This article is a bit of a minefield, because it is littered with stereotypes; but the thing is, stereotypes come from a place of truth.
What we mean, is that while it would be ignorant to say that ‘all women are chattier than all men’, it is not untrue to say that, on average, you’re more likely to find a woman happy for a 30 minute natter than a bloke.
Obviously there are some very talkative fellas out there and some ladies who prefer to keep quiet; but it’s about recognising the likelihood of something without automatically assuming it will be the case.
This philosophy lesson is basically just to cover our backs as we go on to talk about why bingo is usually aimed at a female audience, and what type of person tends to play bingo and why.
So please, don’t get cross with us, don’t shoot the messenger, we love you all equally! The fact is though, that around 75% of bingo players are female, so why is this?
Is Bingo A Game for Women?
No way, and at some points in history it was quite the opposite. Bingo’s reputation hasn’t always been the way it is today.
The game has been around in one form or another for centuries, and it used to be played by soldiers during war time (it was the only gambling they were allowed to do at one point – probably because you can’t get into a fight over bingo as it’s not really possible to cheat), so it clearly wasn’t a ‘girls game’ at that time.

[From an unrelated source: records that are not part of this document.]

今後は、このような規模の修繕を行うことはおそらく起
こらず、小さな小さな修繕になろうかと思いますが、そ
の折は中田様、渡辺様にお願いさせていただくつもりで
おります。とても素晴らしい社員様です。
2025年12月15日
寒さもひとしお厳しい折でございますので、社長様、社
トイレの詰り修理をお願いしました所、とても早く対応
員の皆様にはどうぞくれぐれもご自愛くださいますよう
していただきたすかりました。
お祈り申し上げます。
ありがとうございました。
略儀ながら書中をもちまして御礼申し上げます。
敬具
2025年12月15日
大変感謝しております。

During the 60s it attracted more people than professional football, with 14 million registered players and 150,000 playing each week. The gender mix was much more balanced too as groups of friends and couples made an evening of it.
Today though, many people’s idea of bingo is still little old ladies surrounded by bingo tickets in bingo halls. This is an outdated image for sure, but it didn’t come from nowhere. It’s a hangover from the late 90s and early 2000s, when bingo seemed to be on its last legs.
The game was saved in many ways by the internet, but even in the modern age with internet bingo everywhere you look, the game is still aimed at women – just look at some of the website names; Kitty Bingo, BingoMum, 888 Ladies, Love Hearts Bingo, Bingo Besties, Cheeky Bingo, we could go on and on.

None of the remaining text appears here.